Allah subhanahu wata’ala menurunkan manusia tidak lain ialah menjadi khalifah atau pemimpin di muka bumi, dan petunjuk kepada kebenaran melalui Islam.
Untuk menjalankan tugasnya sebagai pemimpin di muka bumi, tentunya kita membutuhkan banyak sekali faktor yang bisa mendukung kita supaya bisa menuntun kesuksesan baik itu dunia maupun akhirat.
Karena manusia berbeda dengan makhluk Allah yang lain. Manusia bukan hanya diberikan fisik yang hebat saja, namun diberikan pula akal yang luar biasa yang bahkan malaikat saja tidak diberikan oleh-Nya.

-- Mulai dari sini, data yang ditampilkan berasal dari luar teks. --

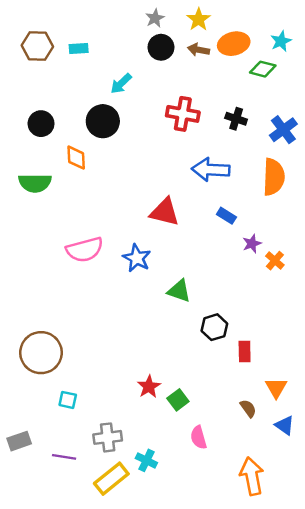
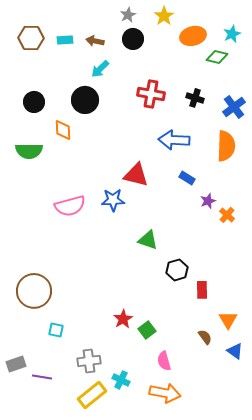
brown arrow: (199, 50) -> (95, 41), moved
blue star: (137, 258) -> (113, 200), moved, turned -30
purple line: (64, 457) -> (42, 377), moved
orange arrow: (252, 476) -> (165, 393), moved, turned 112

Selain itu kita juga diberikan struktur kejiwaan yang indah pada setiap pencptaa-Nya.
Tentunya semua potensi yang Allah berikan tersebut, tidak hanya Ia berikan secara percuma. Tetapi Allah juga memerintahkan manusia dengan segala kemampuannya, untuk menciptakan kemakmuran dimuka bumi.
Nah, hal tersebut dapat tercapai menggunakan banyak faktor, salah satunya ialah kemimpinan yang baik yang dituntun oleh Al-Qur’an dan Sunnah.

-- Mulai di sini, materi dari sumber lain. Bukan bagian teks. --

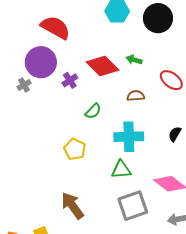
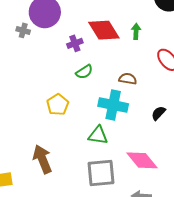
green arrow: (134, 60) -> (136, 31), turned 63
purple cross: (70, 80) -> (75, 43), moved
gray cross: (24, 85) -> (23, 30), turned 32
brown semicircle: (136, 96) -> (128, 79), moved

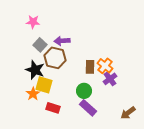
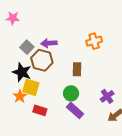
pink star: (33, 22) -> (13, 18), moved
orange cross: (105, 66) -> (94, 41), moved, turned 35
purple cross: (110, 79) -> (107, 96), moved

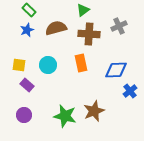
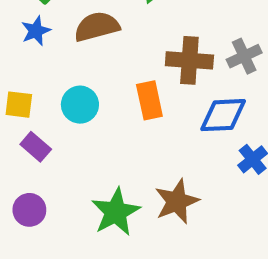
gray cross: (119, 26) -> (244, 56), moved
brown cross: (89, 34) -> (189, 60), moved
green star: (65, 116) -> (116, 212), turned 30

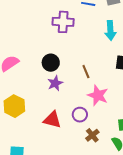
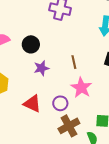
black circle: (51, 63) -> (31, 44), moved
brown cross: (92, 135) -> (69, 126), size x1.5

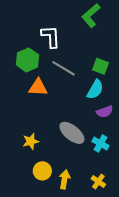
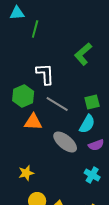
green square: (100, 66) -> (92, 102), turned -35
gray ellipse: (72, 133) -> (65, 142), moved

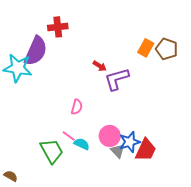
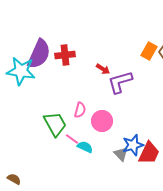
red cross: (58, 27) -> (65, 55), moved
pink circle: (110, 136) -> (102, 121), moved
green trapezoid: (52, 151) -> (55, 124), moved

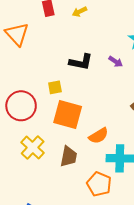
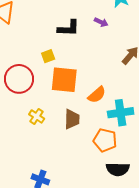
yellow cross: (33, 148) -> (37, 116), size x0.7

Kepemimpinan dalam perspektif Fiqih perpolitikan adalah suatu hal yang harus selalu dibangun, dan dijaga dengan baik, dan tentunya bukanlah sekedar hal untuk dikejar.
Karena dengan motif membangun dan menjaga inilah, kita akan dapat melahirkan pemimpin yang autentik dan berkualitas.
Autentik dalam berintegritas, autentik dalam berkapasitas, autentik dalam pengalaman, dan autentik dalam ketaatan menjalankan perintah agama yang ada.
Tentu akan berbeda jadinya, jikalau persepsi kita dalam kepemimpinan adalah suatu hal yang harus dikejar, dan segala cara bisa dihalalkan.
Bahkan dalam psikologi perpolitik dikatakan, bahwa orang yang berambisi terhadap kepemimpinan akan cenderung sulit untuk melepaskan jabatan kepemimpinannya.
Dari sinilah lahir tentang motif pemimpin yang otoriter itu terlahir. Dan itulah pentingnya peran agama dalam berpolitik.
Bahwa landasan seorang muslim dalam kepemimpinan ialah tidak lain hanya beribadah kepada Allah subhanahu wata’ala, dan tidak menyekutukan sesuatu yang lain selain Allah.
Dan jawaban mengapa kepemimpinan bukanlah sesuatu hal yang harus dikejar, seperti yang disebutkan dalam hadist rasul,
“Wahai Abu Dzar, kamu ini lemah, sedangkan tugas itu adalah amanah, dan pada hari kiamat hal itu akan menjadi kehinaan dan penyesalan, kecuali bagi orang yang mengambilnya sesuai haknya dan menjalankannya dengan baik” (H.R. Muslim No.1725)
Kepemimpinan dalam Islam pada dasarnya memiliki resiko yang tinggi, namun hasil yang diberikan juga tinggi pula.
Karena Allah memberikan penghargaan setinggi-tingginya kepada para pemimpin yang adil ialah masuk surga tanpa hisab, tetapi juga mengancam para pemimpin yang dzalim.
Bahkan Imam Ghazali mengatakan,
“pemimpin yang adil dalam satu hari, lebih baik daripada beribadah kepada Allah selama 70 tahun”. Itulah bagaimana cara Allah menghargai seorang pemimpin yang adil.
Seperti yang disebutkan pula di dalam sabdanya rasulullah saw,
“Setiap dari kamu adalah seorang pemimpin, dan setiap pemimpin akan dimintai pertanggung jawabannya.”
Kepemimpinan yang sejati, tentu selalu dimulai dari diri sendiri. Karena jika kepemimpinan sudah tertanam didalam jiwa dan pikiran, maka kita akan dengan mudah menularkannya kepada keluarga maupun teman.
Bahkan Umar bin Khattab mengatakan, “belajarlah sebelum kamu memimpin”.
Apalagi pada saat ini Indonesia sangat membutuhkan pemimpin yang memiliki kapasitas, pengalaman, dan memahami agama Islam secara baik menurut Al-Qur’an dan Sunnah.
Dengan cara kita untuk mempersepsi ulang kepemimpinan, bahwa kepemimpinan adalah sesuatu yang harus dibangun dan dijaga, dan bukannya untuk dikejar.
Maka kita akan keluar dari keterpurukan politik yang tidak produktif, dan mulai mengerjakan hal-hal besar yang bisa lebih bermanfaat.
Karena apabila kita sudah memiliki pemimpin yang memiliki kompetensi jalan kepemimpinan yang tangguh.Maka segalanya dapat menjadikan Indonesia bisa menjadi negara yang sejahtera.